The Government’s Secret Wiki for Intelligence
Analysts reportedly tucked classified information about Russian hacking inside Intellipedia for safekeeping.
During the final weeks of the Obama administration, officials began to worry that the results of ongoing investigations into Russia’s election-related hacking might get swept under the rug once President Trump took office. They decided to leave a trail of breadcrumbs for congressional investigators to find later, according to a report from The New York Times.
In another age, the paper trail may have taken the form of notes stuffed into a box in a forgotten archive. But this being the 21st century, some of the breadcrumbs were submitted to an online wiki. According to the Times, intelligence officers in various agencies rushed to complete analyses of intelligence about Russian hacking and file the results, at low classification levels, in a secret Wikipedia-like site for intelligence analysts. There, the information would be widely accessible among the intelligence community.
That site, called Intellipedia, has been around for more than a decade. It’s made up of three different wikis, at different classification levels: one wiki for sensitive but unclassified information, another for secret information, and a third for top secret information. Each wiki can only be accessed by employees in the U.S. intelligence community’s 17 agencies who have the appropriate clearance level.
Intellipedia was formally launched in 2006, but grew slowly at first. “It was received skeptically by most,” said Carmen Medina, the former CIA director for the study of intelligence and one of the first officials to green-light the project. “Analysts were not really rewarded for contributing to Intellipedia.”
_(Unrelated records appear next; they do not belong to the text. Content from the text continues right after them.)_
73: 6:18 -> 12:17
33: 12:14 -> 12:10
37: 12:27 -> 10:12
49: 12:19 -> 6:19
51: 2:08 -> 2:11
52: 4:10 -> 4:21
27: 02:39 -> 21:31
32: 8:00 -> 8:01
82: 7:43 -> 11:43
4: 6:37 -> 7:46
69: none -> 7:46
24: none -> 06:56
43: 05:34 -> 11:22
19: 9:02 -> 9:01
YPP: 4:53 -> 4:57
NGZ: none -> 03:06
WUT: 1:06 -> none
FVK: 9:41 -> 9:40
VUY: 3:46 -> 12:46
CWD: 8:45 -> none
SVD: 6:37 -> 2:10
Since then, the wikis have grown steadily. According to a release celebrating the site’s second anniversary, the system housed nearly 50,000 articles by March 2008. In January 2014, the National Security Agency responded to a Freedom of Information Act request with the latest statistics: The three domains had just over 269,000 articles, more than 40 percent of which were found on the top secret wiki. (It’s not clear whether articles are duplicated across the wikis.)
Built on the same software platform as Wikipedia, Intellipedia's articles are often cribbed directly from the free encyclopedia, but with sensitive classified information added by analysts. “About everything that happens of significance, there’s an Intellipedia page on,” Sean Dennehy, one of the site’s founders, told The Washington Post in 2009. An article about the terrorist attack in Mumbai was filled with sensitive information before it was reported in the popular press, Dennehy said.
In 2009, Dennehy and Don Burke, both CIA analysts, won a Service to America Medal for their work on Intellipedia.
Their site is meant to help analysts collaborate across agencies: Improving cross-agency communication was one of the main recommendations set forth by the 9/11 Commission, which led to the establishment of the Office of the Director of National Intelligence in 2005. That’s the agency that now has custody of Intellipedia.
Unlike on Wikipedia, Intellipedia edits are tied to analysts’ identities. “We want people to establish a reputation,” said Thomas Fingar, the former Deputy Director of National Intelligence for Analysis at ODNI, at an event at the Council of Foreign Relations in 2008. “If you’re really good, we want people to know you’re good. If you’re making contributions, we want that known. If you’re an idiot, we want that known too.”
A number of Intellipedia pages have been declassified or made available to the public through FOIA requests. Some are silly, like the entry for Area 51, which, for some reason, briefly describes a cafeteria in Fort Bliss, Texas. Others, like the entry for the Nevada nuclear test site or for the Bay of Pigs invasion, are mostly filled with information from Wikipedia, but have short redacted passages that may contain classified details. A request for the page on Edward Snowden only turned up an empty placeholder. (A website called The Black Vault has compiled dozens of these FOIA requests and responses.)
Perhaps the best real-world example of how analysts use Intellipedia came in a recent story about Palantir, the secretive tech contractor led by Peter Thiel, published last month in The Intercept. Documents leaked by Snowden included pages from an internal wiki maintained by GCHQ, the NSA’s British counterpart, which included a link to a page about Palantir on Intellipedia. Other Intellipedia pages in Snowden’s leaks included links to other Palantir programs that the NSA uses, suggesting that the wiki is sometimes used for sharing technical information about intelligence software.
Intellipedia may have seen its traffic spike this week: If nothing else, the shoutout to the wiki in the Times might have sent curious analysts combing through the pages to see what intelligence was scattered there for safekeeping.